An ensemble of the model (n = 50) is constructed by a Monte Carlo approach by randomly generated model parameters based on their ranges reported in the literature. The fragmentation, biofouling, and sedimentation rates, which are reported to vary a wide range (i.e., no clear upper bound with a lower bound of zero), are assumed to follow a log-normal distribution, while the beaching rate and the fraction of ocean sources, which are reported to have an upper bound, follow a normal distribution. The parameter values of the test case simulation are chosen as the means, and the standard deviations are chosen as a quarter of the literature-reported ranges, i.e., the reported ranges represent 95% confidence intervals (Supplementary Fig. 3 and Supplementary Table 7). We also include another two models (#51 and #52) that sample the lowest/highest parameters. The parameters of #51 (e.g., the lowest marine source and the highest beaching rate) lead to the lowest surface plastic mass while the parameters of #52 (at the opposite end of #51 for all parameters in their ranges) lead to the highest surface plastic mass. All the ensemble members are also driven by the Middle emission scenario.
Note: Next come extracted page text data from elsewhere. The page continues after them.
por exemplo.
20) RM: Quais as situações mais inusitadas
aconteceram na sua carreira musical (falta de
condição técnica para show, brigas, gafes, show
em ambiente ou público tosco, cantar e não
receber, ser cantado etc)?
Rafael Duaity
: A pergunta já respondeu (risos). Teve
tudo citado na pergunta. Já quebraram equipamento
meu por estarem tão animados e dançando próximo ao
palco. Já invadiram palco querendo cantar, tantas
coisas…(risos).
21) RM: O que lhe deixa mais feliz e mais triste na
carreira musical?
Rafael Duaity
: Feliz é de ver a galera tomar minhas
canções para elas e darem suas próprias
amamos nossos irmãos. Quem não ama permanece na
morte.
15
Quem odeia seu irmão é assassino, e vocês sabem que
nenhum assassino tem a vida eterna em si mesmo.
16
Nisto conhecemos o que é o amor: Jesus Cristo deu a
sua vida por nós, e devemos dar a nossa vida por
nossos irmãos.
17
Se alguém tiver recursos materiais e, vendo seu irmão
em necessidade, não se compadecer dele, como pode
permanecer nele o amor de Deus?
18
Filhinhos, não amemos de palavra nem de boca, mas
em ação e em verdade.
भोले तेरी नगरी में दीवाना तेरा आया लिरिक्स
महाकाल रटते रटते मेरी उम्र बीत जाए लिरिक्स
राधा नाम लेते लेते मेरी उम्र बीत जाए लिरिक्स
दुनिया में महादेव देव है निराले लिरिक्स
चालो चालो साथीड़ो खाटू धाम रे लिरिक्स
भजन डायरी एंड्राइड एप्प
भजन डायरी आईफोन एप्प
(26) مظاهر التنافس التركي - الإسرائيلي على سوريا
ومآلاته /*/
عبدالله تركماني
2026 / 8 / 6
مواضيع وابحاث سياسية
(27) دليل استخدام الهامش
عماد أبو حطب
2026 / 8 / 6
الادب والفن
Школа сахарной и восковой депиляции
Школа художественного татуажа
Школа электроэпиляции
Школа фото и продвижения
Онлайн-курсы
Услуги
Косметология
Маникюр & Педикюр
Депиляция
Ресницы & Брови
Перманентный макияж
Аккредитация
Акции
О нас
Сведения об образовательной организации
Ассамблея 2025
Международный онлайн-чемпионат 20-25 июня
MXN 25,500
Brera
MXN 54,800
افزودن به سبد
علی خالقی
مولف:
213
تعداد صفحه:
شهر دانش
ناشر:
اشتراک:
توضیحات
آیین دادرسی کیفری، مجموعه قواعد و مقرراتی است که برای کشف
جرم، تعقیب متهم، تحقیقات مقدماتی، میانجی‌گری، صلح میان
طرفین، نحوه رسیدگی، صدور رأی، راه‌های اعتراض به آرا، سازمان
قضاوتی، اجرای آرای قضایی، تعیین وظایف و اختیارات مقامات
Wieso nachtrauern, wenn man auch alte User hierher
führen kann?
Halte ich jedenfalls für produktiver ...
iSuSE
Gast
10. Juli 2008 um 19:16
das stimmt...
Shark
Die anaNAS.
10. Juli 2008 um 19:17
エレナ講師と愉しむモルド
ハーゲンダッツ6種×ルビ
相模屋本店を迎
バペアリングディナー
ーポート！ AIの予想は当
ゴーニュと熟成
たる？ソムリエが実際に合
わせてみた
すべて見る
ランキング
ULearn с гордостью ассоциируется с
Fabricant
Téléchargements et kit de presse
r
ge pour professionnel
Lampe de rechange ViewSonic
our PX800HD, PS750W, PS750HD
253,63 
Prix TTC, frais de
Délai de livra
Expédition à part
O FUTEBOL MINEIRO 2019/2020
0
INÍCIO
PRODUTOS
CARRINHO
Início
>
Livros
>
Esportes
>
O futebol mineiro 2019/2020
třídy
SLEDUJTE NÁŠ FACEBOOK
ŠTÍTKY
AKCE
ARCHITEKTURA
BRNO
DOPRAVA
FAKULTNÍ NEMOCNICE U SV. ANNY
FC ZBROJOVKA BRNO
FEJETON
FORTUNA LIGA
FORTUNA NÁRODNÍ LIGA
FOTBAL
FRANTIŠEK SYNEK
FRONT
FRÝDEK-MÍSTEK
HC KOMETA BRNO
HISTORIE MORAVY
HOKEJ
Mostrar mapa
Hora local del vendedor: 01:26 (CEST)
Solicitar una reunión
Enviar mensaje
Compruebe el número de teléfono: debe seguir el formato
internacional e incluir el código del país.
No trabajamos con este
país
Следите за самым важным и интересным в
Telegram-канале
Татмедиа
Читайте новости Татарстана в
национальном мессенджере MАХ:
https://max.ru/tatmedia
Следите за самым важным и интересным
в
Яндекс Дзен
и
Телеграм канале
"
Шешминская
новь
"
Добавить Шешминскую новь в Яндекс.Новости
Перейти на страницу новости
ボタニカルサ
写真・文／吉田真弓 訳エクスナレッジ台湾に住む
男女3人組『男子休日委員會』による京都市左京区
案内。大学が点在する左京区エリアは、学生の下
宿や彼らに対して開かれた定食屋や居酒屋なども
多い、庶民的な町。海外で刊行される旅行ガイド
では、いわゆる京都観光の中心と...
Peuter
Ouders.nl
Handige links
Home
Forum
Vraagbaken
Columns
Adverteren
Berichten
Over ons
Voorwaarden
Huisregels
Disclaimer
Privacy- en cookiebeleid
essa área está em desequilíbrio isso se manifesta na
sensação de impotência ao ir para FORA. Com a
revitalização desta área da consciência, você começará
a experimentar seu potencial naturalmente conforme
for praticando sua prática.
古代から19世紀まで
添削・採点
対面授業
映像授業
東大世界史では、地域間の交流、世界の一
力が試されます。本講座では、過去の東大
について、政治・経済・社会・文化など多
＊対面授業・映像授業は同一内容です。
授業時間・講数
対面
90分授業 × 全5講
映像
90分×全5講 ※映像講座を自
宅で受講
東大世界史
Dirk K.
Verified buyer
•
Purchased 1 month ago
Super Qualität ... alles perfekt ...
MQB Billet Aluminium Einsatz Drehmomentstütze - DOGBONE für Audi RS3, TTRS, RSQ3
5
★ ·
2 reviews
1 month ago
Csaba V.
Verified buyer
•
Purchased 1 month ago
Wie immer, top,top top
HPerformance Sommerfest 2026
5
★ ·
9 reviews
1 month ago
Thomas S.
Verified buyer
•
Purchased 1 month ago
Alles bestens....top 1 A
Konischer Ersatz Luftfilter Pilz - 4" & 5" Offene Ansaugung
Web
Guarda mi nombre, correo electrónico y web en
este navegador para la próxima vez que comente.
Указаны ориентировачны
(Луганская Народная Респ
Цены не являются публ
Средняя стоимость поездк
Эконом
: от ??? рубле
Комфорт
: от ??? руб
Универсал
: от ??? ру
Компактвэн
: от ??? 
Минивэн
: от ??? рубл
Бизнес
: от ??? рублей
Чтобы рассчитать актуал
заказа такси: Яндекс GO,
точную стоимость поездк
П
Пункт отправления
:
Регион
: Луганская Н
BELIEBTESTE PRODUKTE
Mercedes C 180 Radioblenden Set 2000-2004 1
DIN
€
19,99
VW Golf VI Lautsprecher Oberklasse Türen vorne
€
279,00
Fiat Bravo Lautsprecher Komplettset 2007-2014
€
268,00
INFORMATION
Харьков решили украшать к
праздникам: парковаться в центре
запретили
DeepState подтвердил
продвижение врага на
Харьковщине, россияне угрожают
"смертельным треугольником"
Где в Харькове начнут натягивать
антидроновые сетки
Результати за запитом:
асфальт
A super ensemble of the model is built by driving the above-mentioned 52 members by all the three emission inventories (i.e., High, Middle, and Low), resulting in a total number of members of 3 × 52 = 156. All the sensitivity and (super) ensemble member models are run for 69 years, and the modeled surface ocean plastic mass in the last year is chosen as a metric to compare different model scenarios and members.

Optimal estimation

A super ensemble three-dimensional variational method is used to optimally constrain the prior estimate of the global marine plastics emission by the observed surface ocean plastic masses and derive the associated emission uncertainty⁸¹. To account for the large uncertainties of the global marine plastic emission and modeled transport and transformation processes, we use the super ensemble (N = 156) as described above. For the ith ensemble member, the optimal estimation of the emission \({E}_{i}^{{{{{{\rm{a}}}}}}}\) can be obtained by minimizing the cost function J:

$$J({E}_{i})=\frac{{({E}_{i}-{E}_{i}^{{{{{{\rm{f}}}}}}})}^{2}}{{\sigma }_{{{{{{\rm{E}}}}}}}^{2}}+\mathop{\sum }\limits_{y=1}^{Y}\frac{{({y}_{y}^{{{{{{\rm{o}}}}}}}+{\varepsilon }_{y}^{{{{{{\rm{o}}}}}}}-h({{E}}_{i}))}^{2}}{{\sigma }_{{{{{{\rm{o}}}}}},y}^{2}}$$

(24)

in which the superscript f denotes the prior, a denotes posterior, subscript y denotes the yth observation with Y counts in total, y^o is the observed surface ocean plastic mass concentrations, h is the observation forward operator that transforms the state variable to the observed quantities, \({\sigma }_{{{{{{\rm{E}}}}}}}^{2}\) and \({\sigma }_{{{{{{\rm{o}}}}}}}^{2}\) are error variances of the prior emission and observations, respectively. The observation error variance is the variance of observed quantities within a model grid for each observation, which covers the uncertainty of previous estimations of the overall floating plastic mass based on the observed data^11,12,13. To represent the observation uncertainty and avoid the collapse of ensemble spread due to the same observations used to constrain the estimated emission, observations with perturbations \({\varepsilon }^{{{{{{\rm{o}}}}}}}\) that is a random draw from \(N(0,{\sigma }_{{{{{{\rm{o}}}}}}}^{2})\), are used for each ensemble member⁸². The cost function J is a combination of the distance to the prior emission estimate and all available observations. By minimizing the cost function J for the N members separately, an ensemble of optimally estimated global marine plastic emission \(\{{E}_{i}^{{{{{{\rm{a}}}}}}},i=1,\ldots,N\}\) is achieved.